Hospitality Students Interact with Hotel Business Community at HEC
CNY Business Journal (1996+), Apr 14, 2000 by Dickinson, Casey J
ITHACA-Students at Cornell University's School of Hotel Administration took over the university's Statler Hotel from April 7 to 9-not to reenact 1970s protests, but to celebrate the 75th annual skill exhibition known as Hotel Ezra Cornell (HEC). The weekend-long display coincides with the school's alumni gathering, and many students use the opportunity to network themselves into hotel-industry jobs.
More than 750 of the school's approximately 950 students showed off their hospitality skills to 300 alumni and guests, says Deniz Omurgonulsen, managing director of this year's event. Most of the remaining 200 students are away from Cornell's Ithaca campus on internships, she adds.
The hotel is closed to the public during the event. HEC guests pay $850 per room to cover the expenses for the weekend. The event also attracts corporate sponsorship, says Mark Adams, director of communications for the school.
The opportunity to interact with hotel executives gives many students a chance to focus their career aspirations before entering the work force, says Jeffrey Manno, publicity and education director for HEC. During the weekend, students often strike up conversations with guests regarding their business experiences. Some contacts lead to summer jobs or even careers.
Omurgonulsen knows well the employment potential a successful performance at HEC can bring. She landed a summer job after her first year of involvement with the event because of a contact made while serving a banquet. The next year, she met John Sharpe, then CEO of Four Seasons Hotels, while working at HEC.
Sharpe was so impressed by Omurgonulsen that he placed her in a summer job at Four Seasons' Ritz Carlton Hotel in Chicago. When she graduates in May, she begins her new career as assistant manager of the rooms division at Four Seasons' Pierre Hotel in New York.
Thanks to the personal contact at HEC, Omurgonulsen says, she's never had to submit a resume or sit through formal interview.
The tradition began in 1925 when Cornell Dean Howard Meek brought a group of students to New York City to try their hand at managing the Hotel Astor for a day. The experiment resulted in the students creating an annual event to demonstrate their skills for hotel-industry executives, many of them Cornell grads.
Since 1925, the event has grown from a dinner to an event-filled weekend that combines hospitality with business education. The students do all work, from preparation to dishwashing, says Omurgonulsen. In addition to more than 13 food and beverage events for the guests, HEC features several seminars on the event's second day.
This year, the seminars focused on two growing areas of the hotel business: electronic commerce and spas. Alumni shared their experience with using the Internet in business during a panel discussion that included representatives from hospitality-related ecommerce companies such as Priceline.com.
Alumni experts on spa management and development discussed how they were able to integrate spas into existing hotels. The participants in the spa panel shared their methods for increasing spa profitability through techniques they've teamed over their years of operation.
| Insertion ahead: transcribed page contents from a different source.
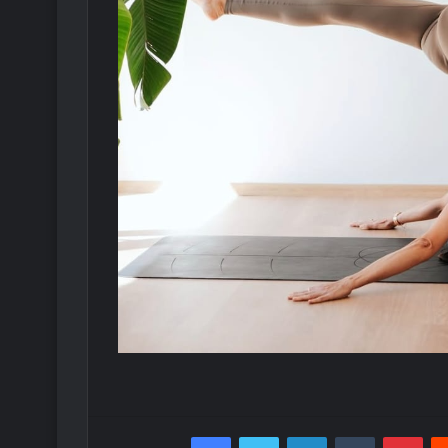
Facebook
Twitter
LinkedIn
Tumblr
Pint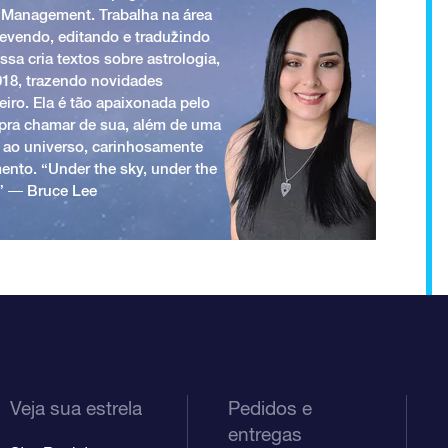
 Management. Trabalha na área
revendo, editando e traduzindo
ssa cria textos sobre astrologia,
018, trazendo novidades
iro. Ela é tão apaixonada pelo
a pra chamar de sua, além de uma
 ao universo, carinhosamente
ento. “Under the sky, under the
.” ― Bruce Lee
Veja sua estrela
Pedidos e
entregas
HEC begins on Friday with the school's alumni meeting and peaks Saturday night with a black-tie dinner. This year's dinner was themed "A Royal Affair to Remember" and featured smoked salmon terrine with caviar sauce. Other food events featured Middle Eastern cuisine and a cocktail party with a pre-Castro Cuban hospitality motif Friday night's dinner boasted Georgian cuisine. Guests expecting peanuts and grits were pleasantly surprised as they discovered "Tables of Tiblisi" was more Black Sea than black-eyed pea.
In order to help give future HEC participants a feel for the year 2000, students and alumni placed several articles in a time capsule that will be opened at HEC 125 in 50 years.
The 17 students that make up the event's board of directors spend 20 to 40 hours per week on HEC-related duties. Planning for the next HEC begins soon after the event concludes.